(EXERCISE MATERIALS)
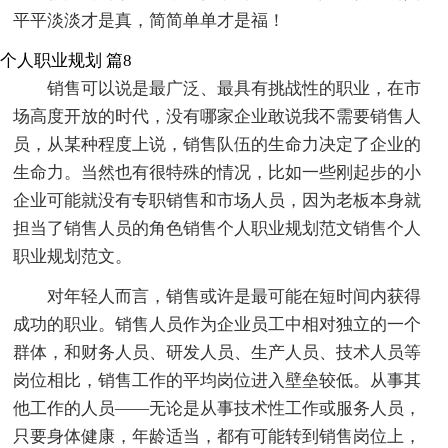
平平淡淡才是真，简简单单才是福！
个人职业规划 篇8
销售可以说是最广泛、最具有挑战性的职业，在市
场高度开放的时代，没有哪家企业敢说我不需要销售人
员，从某种程度上说，销售队伍的生命力决定了企业的
生命力。当然也有很特殊的情况，比如一些刚起步的小
企业可能就没有专职销售和市场人员，因为老板本身就
担当了销售人员的角色销售个人职业规划范文销售个人
职业规划范文。
对年轻人而言，销售或许是最可能在短时间内获得
成功的职业。销售人员作为企业员工中相对独立的一个
群体，和财务人员、研发人员、生产人员、技术人员等
岗位相比，销售工作的平均岗位进入壁垒较低。从事其
他工作的人员――无论是从事技术性工作或服务人员，
只要身体健康，年龄适当，都有可能转到销售岗位上，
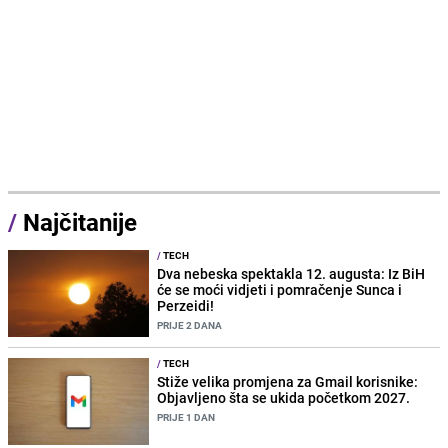
/
Najčitanije
/
TECH
Dva nebeska spektakla 12. augusta: Iz BiH
će se moći vidjeti i pomračenje Sunca i
Perzeidi!
PRIJE 2 DANA
/
TECH
Stiže velika promjena za Gmail korisnike:
Objavljeno šta se ukida početkom 2027.
PRIJE 1 DAN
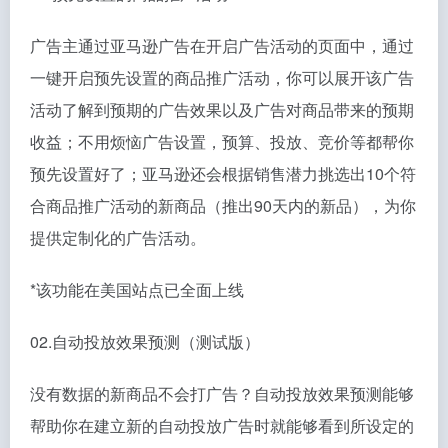
广告主通过亚马逊广告在开启广告活动的页面中，通过
一键开启预先设置的商品推广活动，你可以展开该广告
活动了解到预期的广告效果以及广告对商品带来的预期
收益；不用烦恼广告设置，预算、投放、竞价等都帮你
预先设置好了；亚马逊还会根据销售潜力挑选出10个符
合商品推广活动的新商品（推出90天内的新品），为你
提供定制化的广告活动。
*该功能在美国站点已全面上线
02.自动投放效果预测（测试版）
没有数据的新商品不会打广告？自动投放效果预测能够
帮助你在建立新的自动投放广告时就能够看到所设定的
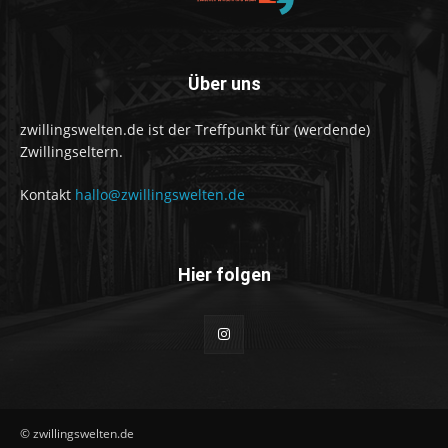
Über uns
zwillingswelten.de ist der Treffpunkt für (werdende)
Zwillingseltern.
Kontakt
hallo@zwillingswelten.de
Hier folgen
© zwillingswelten.de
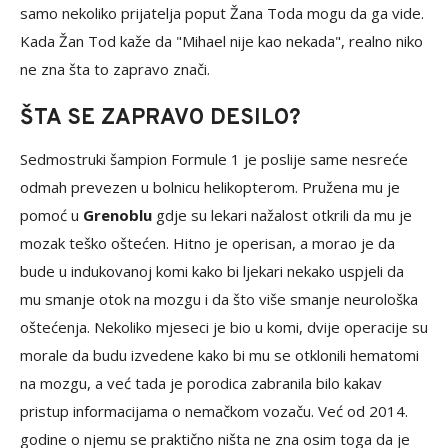
samo nekoliko prijatelja poput Žana Toda mogu da ga vide.
Kada Žan Tod kaže da "Mihael nije kao nekada", realno niko
ne zna šta to zapravo znači.
ŠTA SE ZAPRAVO DESILO?
Sedmostruki šampion Formule 1 je poslije same nesreće
odmah prevezen u bolnicu helikopterom. Pružena mu je
pomoć u
Grenoblu
gdje su lekari nažalost otkrili da mu je
mozak teško oštećen. Hitno je operisan, a morao je da
bude u indukovanoj komi kako bi ljekari nekako uspjeli da
mu smanje otok na mozgu i da što više smanje neurološka
oštećenja. Nekoliko mjeseci je bio u komi, dvije operacije su
morale da budu izvedene kako bi mu se otklonili hematomi
na mozgu, a već tada je porodica zabranila bilo kakav
pristup informacijama o nemačkom vozaču. Već od 2014.
godine o njemu se praktično ništa ne zna osim toga da je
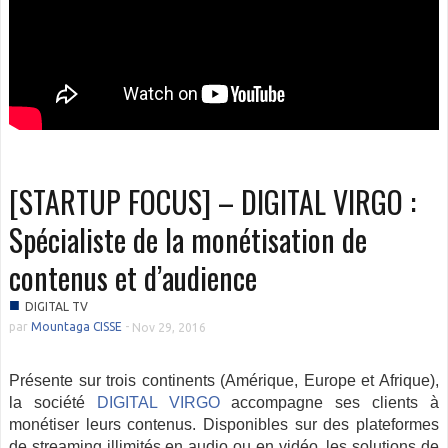
[STARTUP FOCUS] – DIGITAL VIRGO :
Spécialiste de la monétisation de
contenus et d’audience
■
DIGITAL TV
par
Mountaga CISSE
-
Nov 29, 2016
Présente sur trois continents (Amérique, Europe et Afrique),
la société
DIGITAL VIRGO
accompagne ses clients à
monétiser leurs contenus. Disponibles sur des plateformes
de streaming illimités en audio ou en vidéo, les solutions de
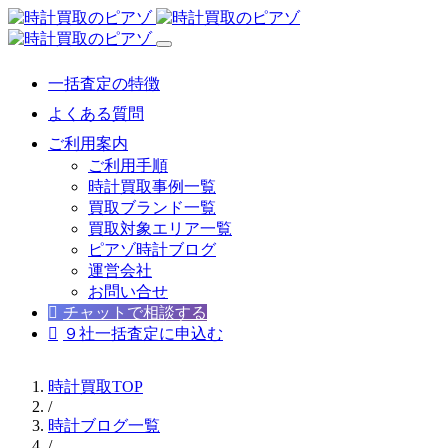
一括査定の特徴
よくある質問
ご利用案内
ご利用手順
時計買取事例一覧
買取ブランド一覧
買取対象エリア一覧
ピアゾ時計ブログ
運営会社
お問い合せ
チャットで相談する
９社一括査定に申込む
時計買取TOP
/
時計ブログ一覧
/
(End EXERCISE MATERIALS)
TASK TO CARRY OUT:
Please copy the data above character for character, skipping any pictures.

ANSWER TO THE EXERCISE:
平平淡淡才是真，简简单单才是福！
个人职业规划 篇8
销售可以说是最广泛、最具有挑战性的职业，在市
场高度开放的时代，没有哪家企业敢说我不需要销售人
员，从某种程度上说，销售队伍的生命力决定了企业的
生命力。当然也有很特殊的情况，比如一些刚起步的小
企业可能就没有专职销售和市场人员，因为老板本身就
担当了销售人员的角色销售个人职业规划范文销售个人
职业规划范文。
对年轻人而言，销售或许是最可能在短时间内获得
成功的职业。销售人员作为企业员工中相对独立的一个
群体，和财务人员、研发人员、生产人员、技术人员等
岗位相比，销售工作的平均岗位进入壁垒较低。从事其
他工作的人员――无论是从事技术性工作或服务人员，
只要身体健康，年龄适当，都有可能转到销售岗位上，
/
Najčitanije
/
TECH
Dva nebeska spektakla 12. augusta: Iz BiH
će se moći vidjeti i pomračenje Sunca i
Perzeidi!
PRIJE 2 DANA
/
TECH
Stiže velika promjena za Gmail korisnike:
Objavljeno šta se ukida početkom 2027.
PRIJE 1 DAN
广告主通过亚马逊广告在开启广告活动的页面中，通过
一键开启预先设置的商品推广活动，你可以展开该广告
活动了解到预期的广告效果以及广告对商品带来的预期
收益；不用烦恼广告设置，预算、投放、竞价等都帮你
预先设置好了；亚马逊还会根据销售潜力挑选出10个符
合商品推广活动的新商品（推出90天内的新品），为你
提供定制化的广告活动。
*该功能在美国站点已全面上线
02.自动投放效果预测（测试版）
没有数据的新商品不会打广告？自动投放效果预测能够
帮助你在建立新的自动投放广告时就能够看到所设定的
Über uns
zwillingswelten.de ist der Treffpunkt für (werdende)
Zwillingseltern.
Kontakt
hallo@zwillingswelten.de
Hier folgen
© zwillingswelten.de
samo nekoliko prijatelja poput Žana Toda mogu da ga vide.
Kada Žan Tod kaže da "Mihael nije kao nekada", realno niko
ne zna šta to zapravo znači.
ŠTA SE ZAPRAVO DESILO?
Sedmostruki šampion Formule 1 je poslije same nesreće
odmah prevezen u bolnicu helikopterom. Pružena mu je
pomoć u
Grenoblu
gdje su lekari nažalost otkrili da mu je
mozak teško oštećen. Hitno je operisan, a morao je da
bude u indukovanoj komi kako bi ljekari nekako uspjeli da
mu smanje otok na mozgu i da što više smanje neurološka
oštećenja. Nekoliko mjeseci je bio u komi, dvije operacije su
morale da budu izvedene kako bi mu se otklonili hematomi
na mozgu, a već tada je porodica zabranila bilo kakav
pristup informacijama o nemačkom vozaču. Već od 2014.
godine o njemu se praktično ništa ne zna osim toga da je
[STARTUP FOCUS] – DIGITAL VIRGO :
Spécialiste de la monétisation de
contenus et d’audience
■
DIGITAL TV
par
Mountaga CISSE
-
Nov 29, 2016
Présente sur trois continents (Amérique, Europe et Afrique),
la société
DIGITAL VIRGO
accompagne ses clients à
monétiser leurs contenus. Disponibles sur des plateformes
de streaming illimités en audio ou en vidéo, les solutions de
一括査定の特徴
よくある質問
ご利用案内
ご利用手順
時計買取事例一覧
買取ブランド一覧
買取対象エリア一覧
ピアゾ時計ブログ
運営会社
お問い合せ
チャットで相談する
９社一括査定に申込む
時計買取TOP
/
時計ブログ一覧
/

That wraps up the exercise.